O nosso amor a Maria é muito mais do que
uma mera devoção sentimental; é, antes, a contemplação da beleza do amor
misericordioso de Deus por nós, pela humanidade dispersa que Ele quer reunir; é
a contemplação da beleza da Igreja como Povo do Senhor, de que ela é membro
eminente e mãe amorosa; e da beleza da vida com Cristo, de quem ela foi mãe e
primeira e perfeita discípula.
Nesta
perspetiva, vamos contemplá-la ao longo destes dois próximos anos. No primeiro
ano, temos como objetivo “pôr em relevo a figura de Maria na história da
salvação e na vida do Povo de Deus”, sob o lema “Feliz de ti que acreditaste”
(Lc 1, 45); no segundo ano, o objetivo será “mostrar o relevo das Aparições de
Fátima para a vida cristã e eclesial hoje”, sob o lema “O meu Coração Imaculado
conduzir-vos-á até Deus”.
Naturalmente,
tudo tem em vista uma renovação da vida cristã e da Igreja. Como afirma
perspicazmente o cardeal W. Kasper, “uma
verdadeira renovação da Igreja não é possível sem uma renovada mariologia e sem
uma renovada devoção a Maria. Por isso, Maria pode ser também hoje um modelo
para uma renovação da vida da Igreja e ajudar a realizá-la”.
4. Muitos títulos, uma só Senhora, uma
só Mãe
Desejaria
ainda esclarecer, à partida, um equívoco que grassa por vezes no meio do nosso
povo.
São
muitos os santuários marianos no mundo e inúmeras as invocações a Maria. Há
pessoas convencidas de que estes títulos se referem a “Nossas Senhoras”

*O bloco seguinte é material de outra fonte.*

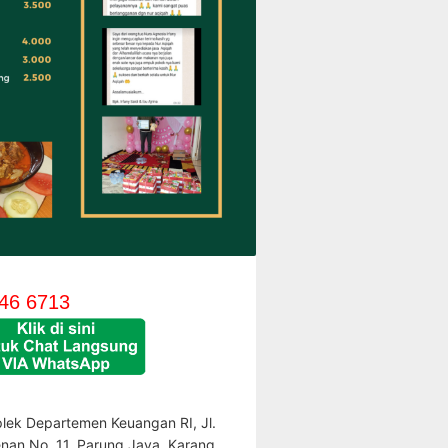
46 6713
lek Departemen Keuangan RI, Jl.
enan No. 11, Parung Jaya, Karang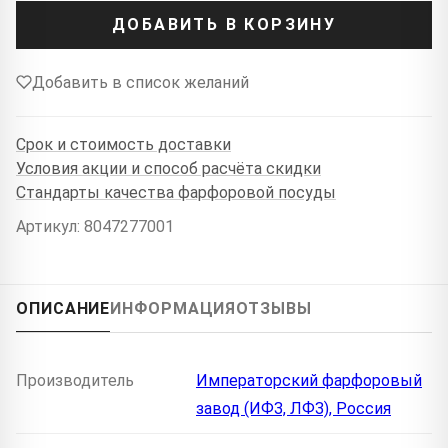
ДОБАВИТЬ В КОРЗИНУ
Добавить в список желаний
Срок и стоимость доставки
Условия акции и способ расчёта скидки
Стандарты качества фарфоровой посуды
Артикул: 8047277001
ОПИСАНИЕ
ИНФОРМАЦИЯ
ОТЗЫВЫ
Производитель
Императорский фарфоровый
завод (ИФЗ, ЛФЗ), Россия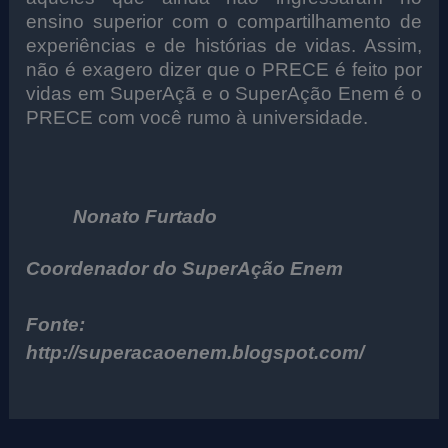
ensino superior com o compartilhamento de
experiências e de histórias de vidas. Assim,
não é exagero dizer que o PRECE é feito por
vidas em SuperAçã e o SuperAção Enem é o
PRECE com você rumo à universidade.
Nonato Furtado
Coordenador do SuperAção Enem
Fonte:
http://superacaoenem.blogspot.com/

diferentes, a ponto de alguns discutirem qual é a mais poderosa ou mais
milagrosa.
Mas
só existe uma Nossa Senhora, a Mãe de Jesus e nossa Mãe, que acompanhou e
acompanha os seus filhos em todos os lugares e culturas e nos ensina a buscar a
unidade na fé e no amor em Cristo. Por isso, ela não tem problema em
apresentar-se com vestes diversas e em cores de pele diferentes. Não tem receio
em falar-nos em distintas línguas e linguagens.
Ao
longo da história, o grande amor dos fiéis foi dando diferentes títulos à
Virgem Mãe, segundo os lugares em que foi vivenciada a sua presença (Guadalupe,
Aparecida, Lurdes, Fátima...), segundo os mistérios da sua vida com Cristo
(Anunciação, Encarnação, Assunção...), segundo a forma como experimentaram a
sua ajuda ou conforto nas várias situações da vida (Mãe de Misericórdia,
Senhora da Saúde...). Mas é sempre a mesma e única Senhora que se manifesta ou
atua nos diferentes lugares e de diversas formas.